High-Level Integration for High-Rise Building

Owners of the 46-story Canterra Tower in Calgary, Alberta, needed a strategy to control and monitor all building systems, meet the needs of multiple tenants and reduce operating costs. To achieve this end, they established an on-site staff that focuses on building management and tenant satisfaction and works to continually upgrade the building and security systems.

By Staff March 1, 2001

Owners of the 46-story Canterra Tower in Calgary, Alberta, needed a strategy to control and monitor all building systems, meet the needs of multiple tenants and reduce operating costs. To achieve this end, they established an on-site staff that focuses on building management and tenant satisfaction and works to continually upgrade the building and security systems. The result has been the upgrade of the building-automation system (BAS), the addition of a state-of-the-art security system and the facilitation of energy and other cost savings.

The on-site team

The on-site team comprises an in-house staff, consultants and contractors. “The philosophy of this team,” says Bruce MacKenzie, general manager at Canterra Tower, “is to provide the best operational value, not be reactionary, but rather proactive and anticipate needs and problems.”

The team has contributed to continual enhancements in the design and operation of the building’s electrical, mechanical and security systems. For example, when MacKenzie decided to install a cogeneration system, the team worked closely with the manufacturer to install and later to maintain the system, which realized a fast one-year payback.

For nearly a decade, the building has maintained a 100-percent occupancy rate. “Most buildings make use of about 50 percent of a system’s capabilities,” says MacKenzie. “We were easily pushing 100 percent.”

In the mid-1990s the BAS was upgraded to incorporate technology that would allow building managers to control peak energy demand at pre-selected kilovolt-ampere levels, facilitating chiller sequencing and control of heating and cooling demands. Through the use of diagnostic data presentation, managers can make decisions based on the documented historical performance of the building systems.

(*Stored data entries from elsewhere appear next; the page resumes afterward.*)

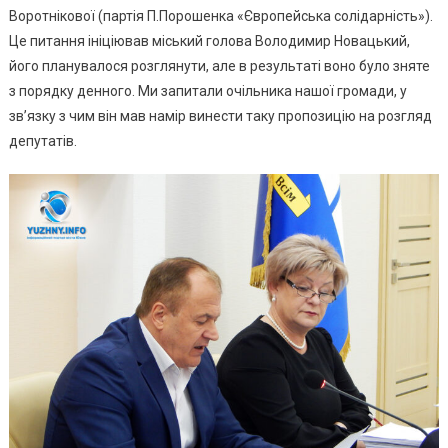
Щодо
Воротнікової (партія П.Порошенка «Європейська солідарність»).
Роботи
Це питання ініціював міський голова Володимир Новацький,
Секрет
його планувалося розглянути, але в результаті воно було зняте
Міськр
з порядку денного. Ми запитали очільника нашої громади, у
зв’язку з чим він мав намір винести таку пропозицію на розгляд
депутатів.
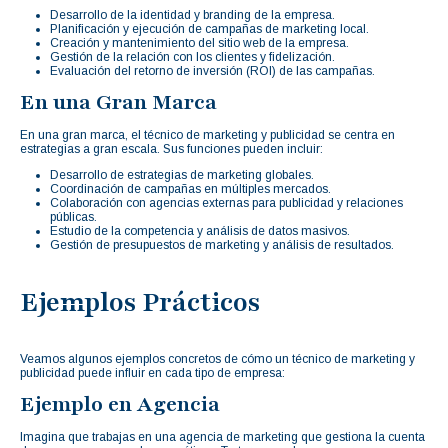
Desarrollo de la identidad y branding de la empresa.
Planificación y ejecución de campañas de marketing local.
Creación y mantenimiento del sitio web de la empresa.
Gestión de la relación con los clientes y fidelización.
Evaluación del retorno de inversión (ROI) de las campañas.
En una Gran Marca
En una gran marca, el técnico de marketing y publicidad se centra en
estrategias a gran escala. Sus funciones pueden incluir:
Desarrollo de estrategias de marketing globales.
Coordinación de campañas en múltiples mercados.
Colaboración con agencias externas para publicidad y relaciones
públicas.
Estudio de la competencia y análisis de datos masivos.
Gestión de presupuestos de marketing y análisis de resultados.
Ejemplos Prácticos
Veamos algunos ejemplos concretos de cómo un técnico de marketing y
publicidad puede influir en cada tipo de empresa:
Ejemplo en Agencia
Imagina que trabajas en una agencia de marketing que gestiona la cuenta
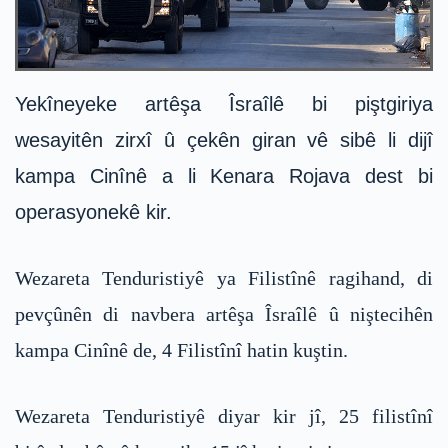
Yekîneyeke artêşa Îsraîlê bi piştgiriya
wesayitên zirxî û çekên giran vê sibê li dijî
kampa Cinînê a li Kenara Rojava dest bi
operasyonekê kir.
Wezareta Tenduristiyê ya Filistînê ragihand, di
pevçûnên di navbera artêşa Îsraîlê û niştecihên
kampa Cinînê de, 4 Filistînî hatin kuştin.
Wezareta Tenduristiyê diyar kir jî, 25 filistînî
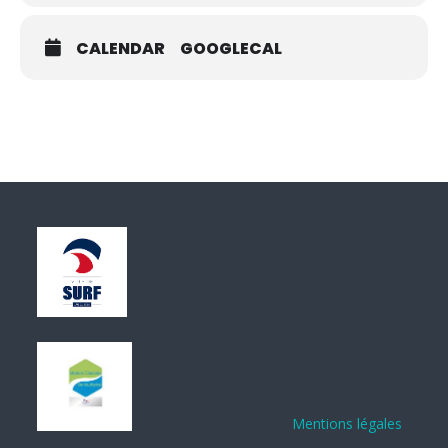
CALENDAR
GOOGLECAL
Mentions légales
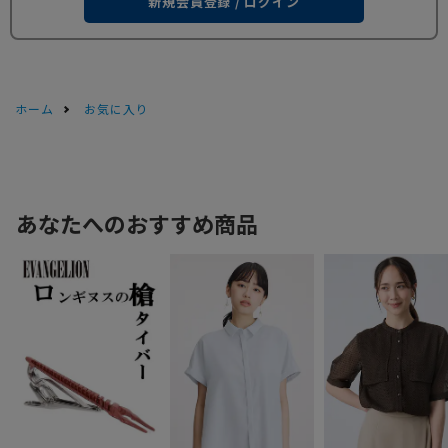
新規会員登録 / ログイン
ホーム
お気に入り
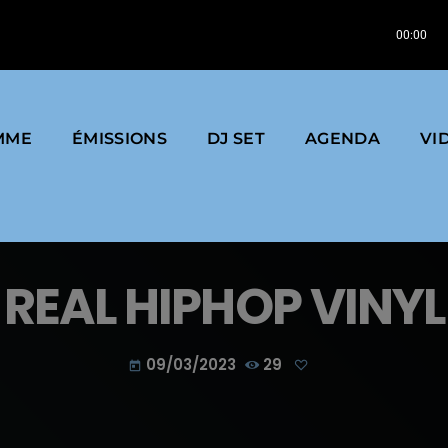
Mo' Horizons | Yes Baby Yes | 1999 | Label : A
00:00
MME
ÉMISSIONS
DJ SET
AGENDA
VI
REAL HIPHOP VINYL
09/03/2023
29
today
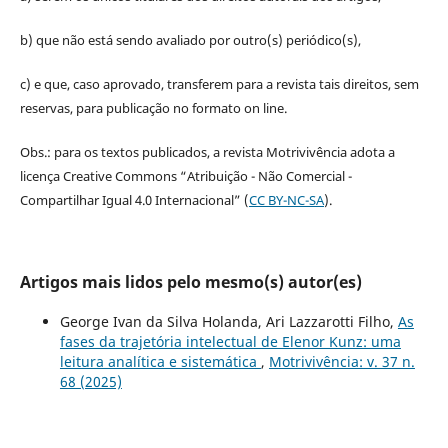
b) que não está sendo avaliado por outro(s) periódico(s),
c) e que, caso aprovado, transferem para a revista tais direitos, sem
reservas, para publicação no formato on line.
Obs.: para os textos publicados, a revista Motrivivência adota a
licença Creative Commons “Atribuição - Não Comercial -
Compartilhar Igual 4.0 Internacional” (
CC BY-NC-SA
).
Artigos mais lidos pelo mesmo(s) autor(es)
George Ivan da Silva Holanda, Ari Lazzarotti Filho,
As
fases da trajetória intelectual de Elenor Kunz: uma
leitura analítica e sistemática
,
Motrivivência: v. 37 n.
68 (2025)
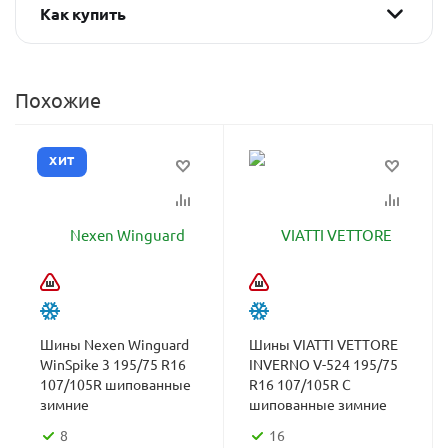
Как купить
Похожие
ХИТ
Шины Nexen Winguard
Шины VIATTI VETTORE
WinSpike 3 195/75 R16
INVERNO V-524 195/75
107/105R шипованные
R16 107/105R C
зимние
шипованные зимние
8
16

The BAS currently controls nearly 2,500 operation points in the tower and generates information that has resulted in energy-saving adjustments to fresh-air supply and humidity levels, individual lighting controls and the office tower’s cogeneration system.

Security System Migrates

In 1999, the owners of Canterra Tower issued a request for proposal to replace the existing security system. The management wanted to offer tenants a proximity card-reader technology, replacing the old barium-ferrite technology throughout the facility and its parking lots.

The head-end unit was replaced with a new security-management system, proximity readers and additional elevator controls. However, as a cost-saving alternative to completely replacing the existing system, it was suggested that the system be “migrated” to allow the use of existing controllers, cutting replacement costs and time in half.

Depending on future needs, Canterra Tower now has the ability to integrate closed-circuit television, telephone entry and telephone redundancy. In addition, system databases can be partitioned for each tenant, and guards can be supplied with pagers that allow roaming capabilities without having to return to a central station to identify an alarm.